Traditionally, data migration involved extracting, transforming, and loading data from relational databases to the central enterprise data warehouse where it could be put to use in applications.
The warehouse would hold millions of sales, purchase, and invoice records, and would be considered as the primary, single source of truth for the organization.
But times have changed.
Today companies don’t just have a million records of bills and invoices. They have billions of interactional data. They don’t just have customer IDs, email addresses, or phone numbers. They have meta-data; device logins, website sessions, cookies, image attributes, and so on. Companies are investing billions in big data projects, hoping data will turn into money.
With grand ambitions such as big data, AI, and ML, the reliance on traditional data warehouses is diminishing. According to an article published in CIO, in 2018, nearly 96% of companies invested in some form of cloud migration.
Estimated at just 24.65 billion in 2010, it has already surpassed the 100 Billion mark and looking to reach 150 Billion by the end of 2020.
– TechJury
Cloud migration, while just a buzzword in the early 2000s, quickly became mainstream as companies began dabbling in complex data that terabyte-sized enterprise data warehouses were no longer equipped to hold. ETL became a cumbersome process with its limitations in handling complex data. This gave rise to powerful data preparation solutions like DataMatch Enterprise, which allowed business users to integrate data from third-party sources, clean, prepare, dedupe, and standardize records, overcoming ETL challenges.
Challenges with ETL
A typical ETL system is effective when data is structured, batch-oriented, and has been regularly updated. However, with time-sensitive streaming data, ETL systems tend to falter unless the system is tweaked through custom programming. Even then, an ETL system in a real-time environment will be challenged with the requirements of low latency and high availability.
The following image depicts the ETL process. As can be noted, ETL does not cater to the intricate nature of modern data. For instance, users cannot cross-match data or enrich data. They cannot weed out deeply embedded duplicates which in the context of modern data is a serious issue.
Extract
Load
Transform
Analyze
The ETL process itself became increasingly complex, especially since data formats expanded and multiple scripts, and APIs were required against each format to parse data. This implied that if compatible APIs or drivers were not available, ETL specialists had to specifically code an ETL process – a tedious task considering a data source from an average company would have millions of rows of data.
Although there are many commercially available ETL tools in the marketplace, capable of handling complex data and overcoming ETL challenges, they still need a significant learning curve and additional process implementation to make data usable.

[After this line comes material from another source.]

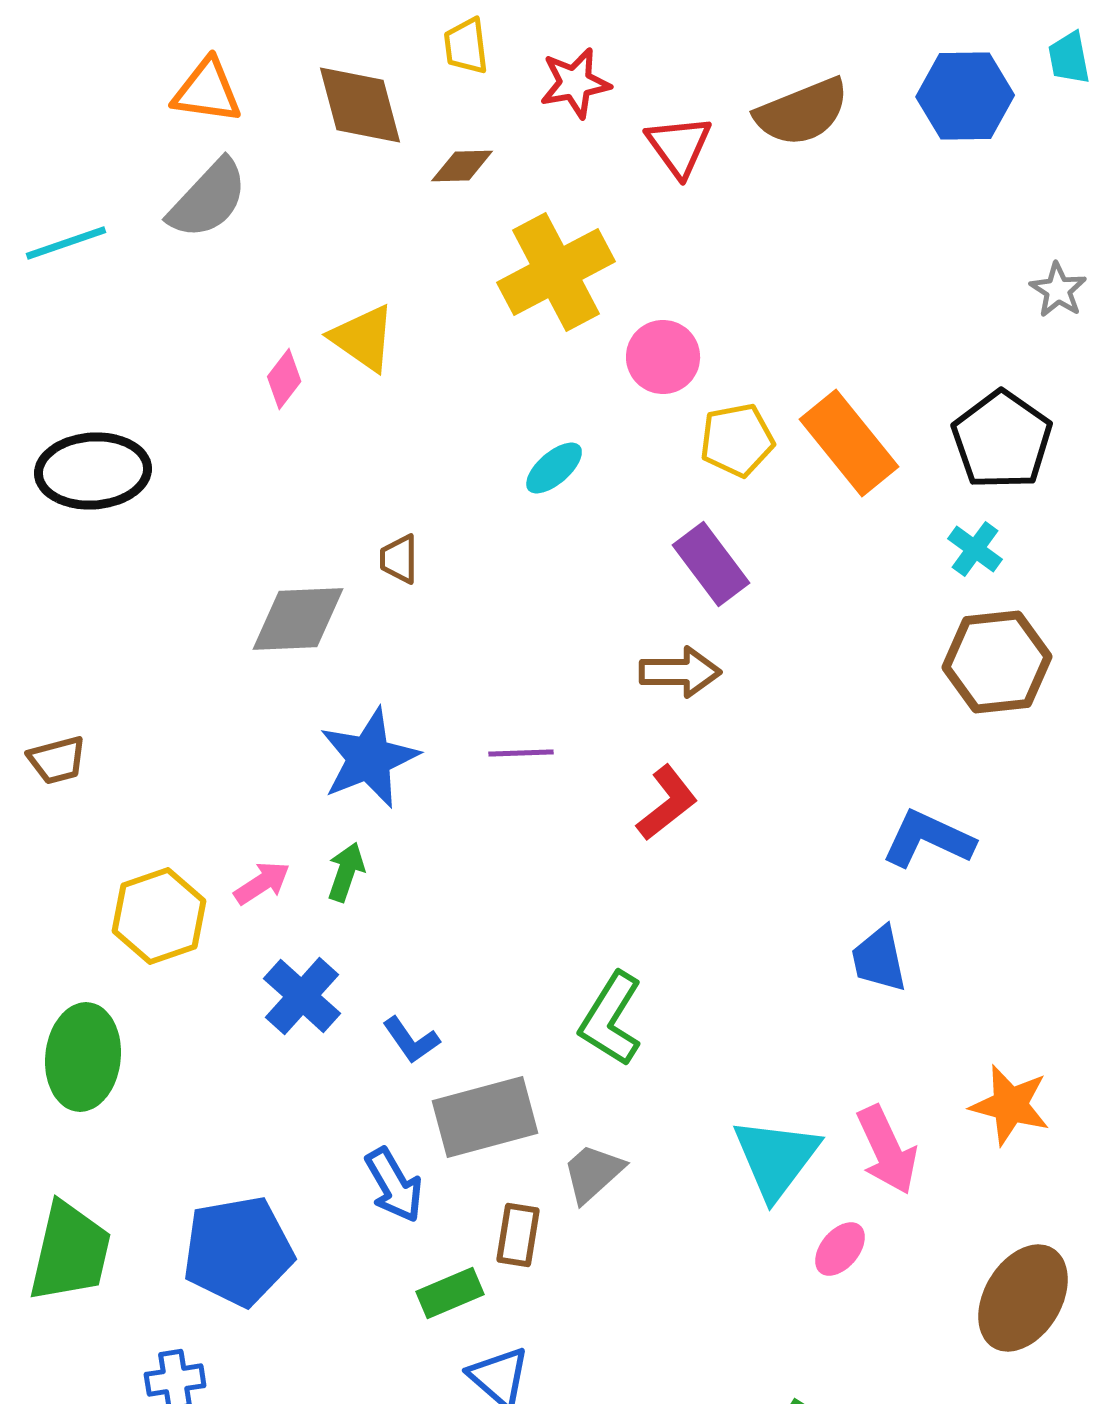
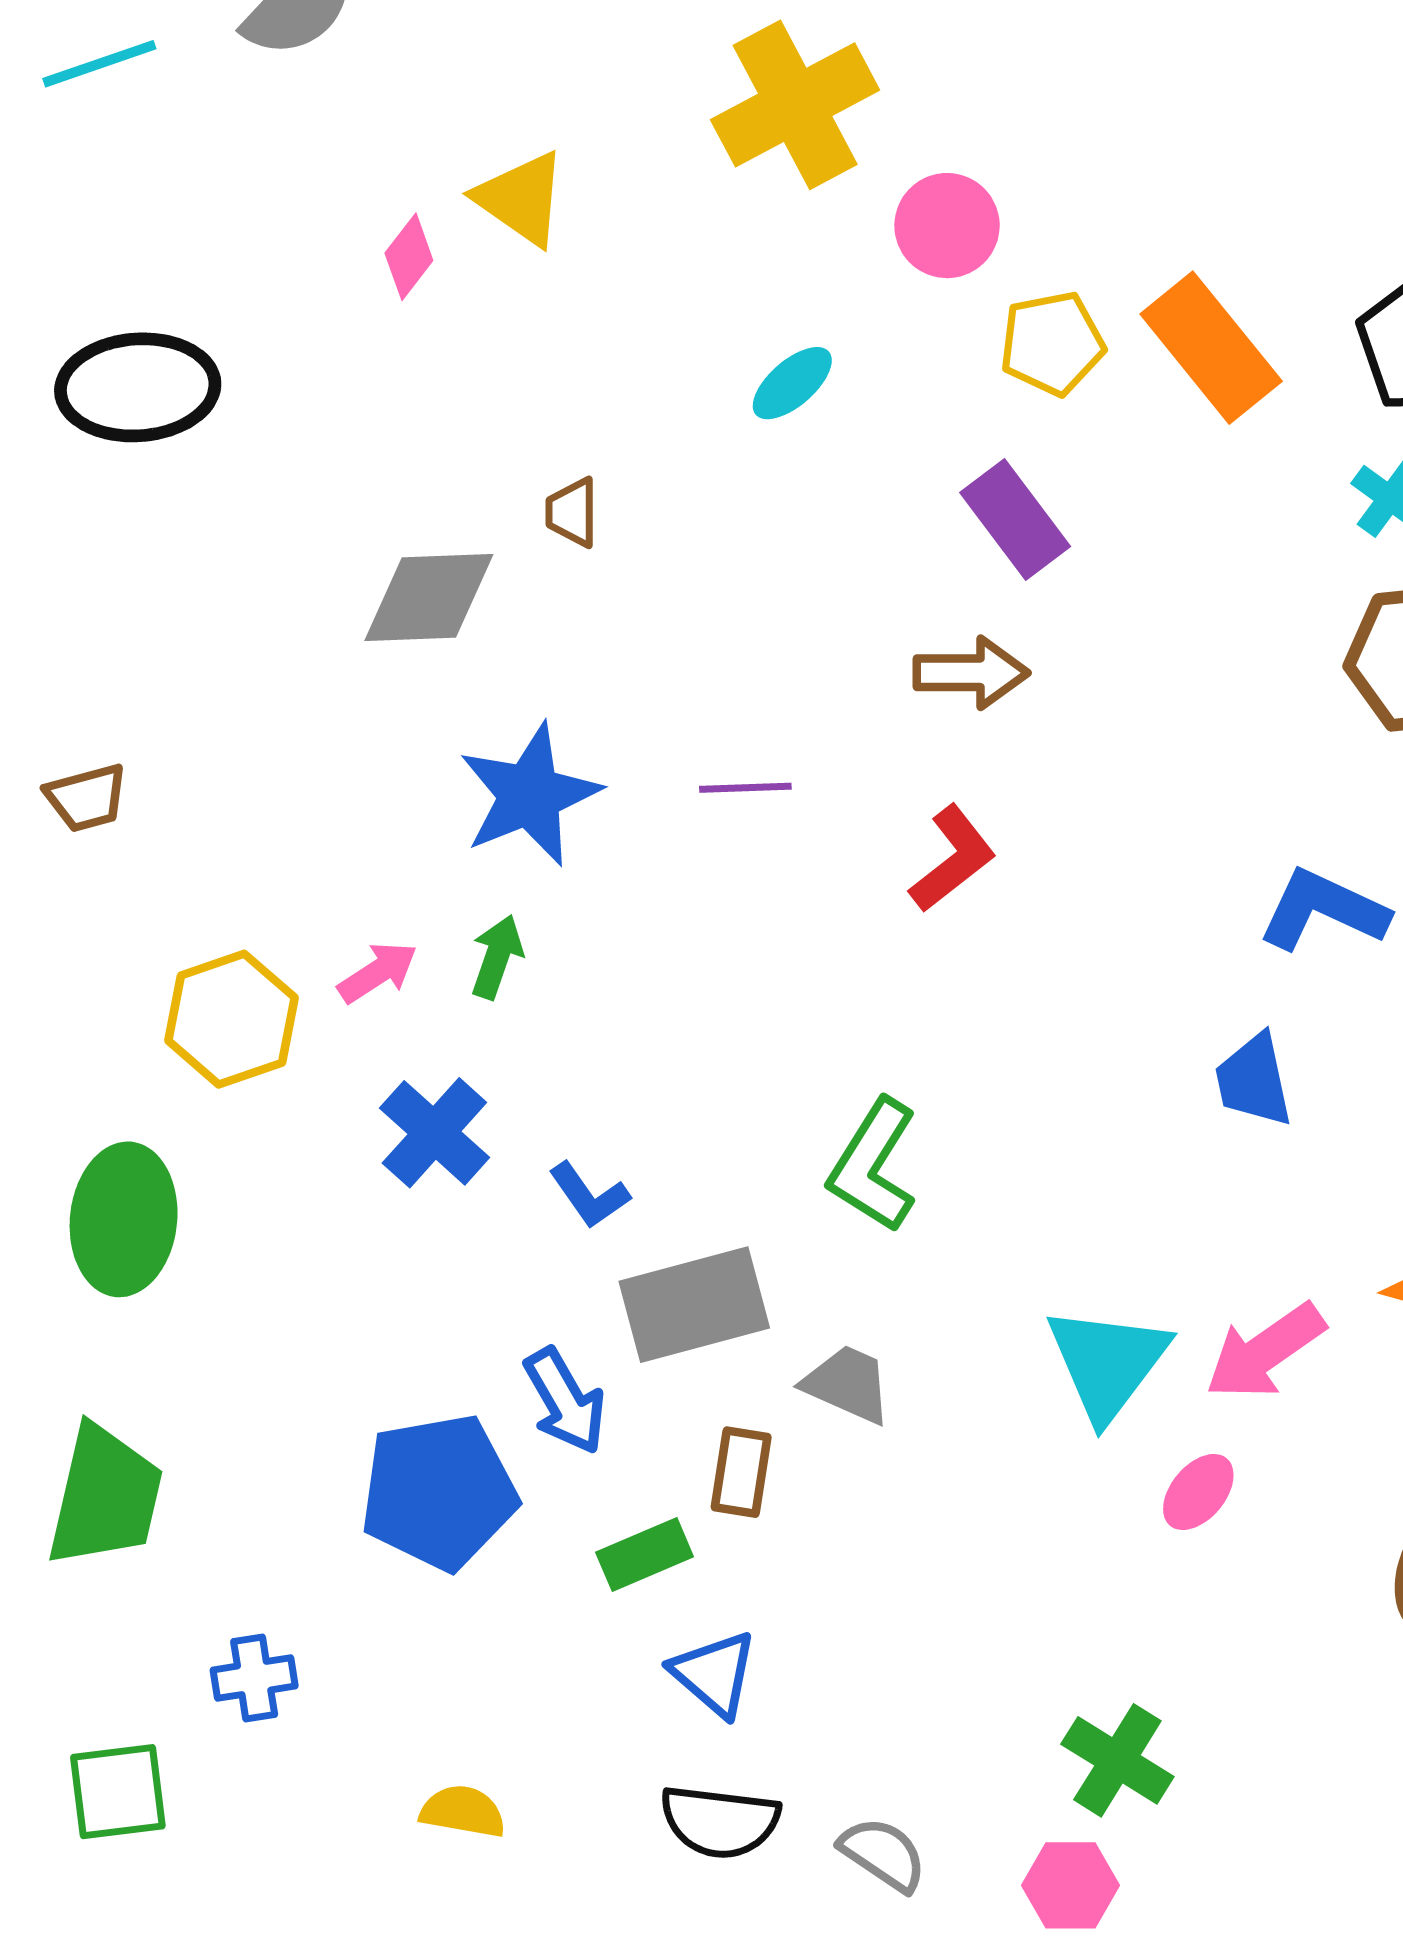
pink arrow: (887, 1150) -> (1265, 1351), turned 80
gray trapezoid: (593, 1173) -> (848, 1384), turned 66
blue pentagon: (238, 1251) -> (439, 1492), moved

Data Preparation as the First Step to a Cloud Migration
Data preparation – the process of collecting, gathering, cleaning, and organizing data for use replaces the restrictions of ETL. As companies adopt agile data management practices and move into flexible, centralized storage structures, data preparation comes as a much-needed reprieve to ETL.
That said, data preparation is still widely mistaken as a mere data cleansing activity. When companies say they are preparing their data, the max they do is extract data and load it to the cloud. They seldom spend time evaluating the quality of their data. Moreover, they fail to assess the value of their records and are in the dark when it comes to understanding their data.
A lack of data prep strategy could result in cloud migration failures that impact business goals. Data preparation then is not just a technical process. It’s also a business process that determines the success of your migration. It’s easily the difference between success and failure, between usable insights and unintelligible text, between a migration that goes ahead and a migration that goes back to the data center.
Avoid the Migration Trap
Plan for a successful transition to a new storage platform:
83% Of File Migration Projects Fail, Exceed Budget, Or Run Over Schedule
When planning a successful cloud migration, several different things need to happen in a specific order.
Step 1 – Profile or Assess the Data
The first step and possibly the most critical is to assess the quality of your data. It’s the perfect time to take a good, hard look at your data and make some assessments.
Questions you can ask to assess your data can include:
Do you have raw, untreated data?
Do you have technically correct but duplicated data?
Do you have clean usable data to work with?
Do you have siloed data from disparate sources?
Do you have a selection of the type of data you will need for this goal?
Do you need to integrate large data sources such as social media, and transactional or behavioral data to get a unified view of your customers?
Do you have a data preparation solution in place that can work on-premises and on the cloud?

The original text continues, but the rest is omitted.